What is required: Only a single number is expected: how many lines of the data hold the word "перерыв".

[Extracted page text data]
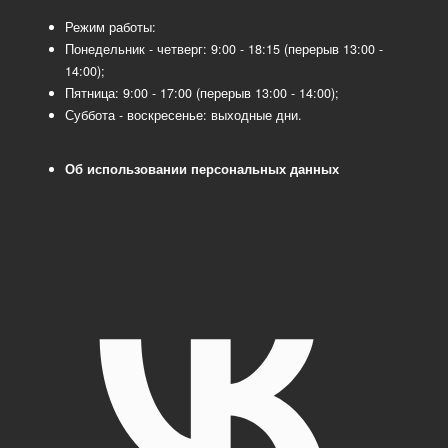
Режим работы:
Понедельник - четверг: 9:00 - 18:15 (перерыв 13:00 -
14:00);
Пятница: 9:00 - 17:00 (перерыв 13:00 - 14:00);
Суббота - воскресенье: выходные дни.
Об использовании персональных данных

Answer for this exercise: 2